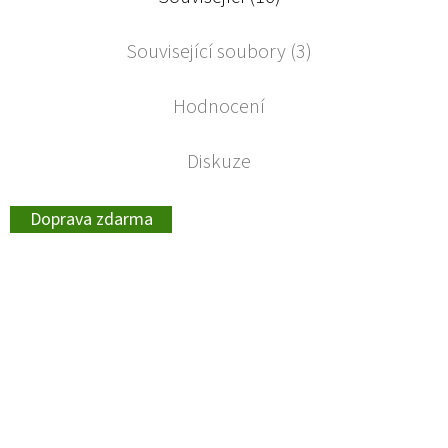
Související soubory (3)
Hodnocení
Diskuze
Doprava zdarma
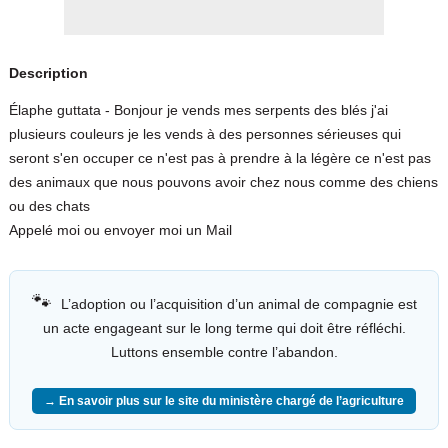
Description
Élaphe guttata - Bonjour je vends mes serpents des blés j'ai
plusieurs couleurs je les vends à des personnes sérieuses qui
seront s'en occuper ce n'est pas à prendre à la légère ce n'est pas
des animaux que nous pouvons avoir chez nous comme des chiens
ou des chats
Appelé moi ou envoyer moi un Mail
🐾
L’adoption ou l’acquisition d’un animal de compagnie est
un acte engageant sur le long terme qui doit être réfléchi.
Luttons ensemble contre l’abandon.
→ En savoir plus sur le site du ministère chargé de l’agriculture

-.-.-

## Aim of the task
Now write out the data word for word, skipping every picture in it.

## Exercise result
Související soubory (3)
Hodnocení
Diskuze
Doprava zdarma
Description
Élaphe guttata - Bonjour je vends mes serpents des blés j'ai
plusieurs couleurs je les vends à des personnes sérieuses qui
seront s'en occuper ce n'est pas à prendre à la légère ce n'est pas
des animaux que nous pouvons avoir chez nous comme des chiens
ou des chats
Appelé moi ou envoyer moi un Mail
🐾
L’adoption ou l’acquisition d’un animal de compagnie est
un acte engageant sur le long terme qui doit être réfléchi.
Luttons ensemble contre l’abandon.
→ En savoir plus sur le site du ministère chargé de l’agriculture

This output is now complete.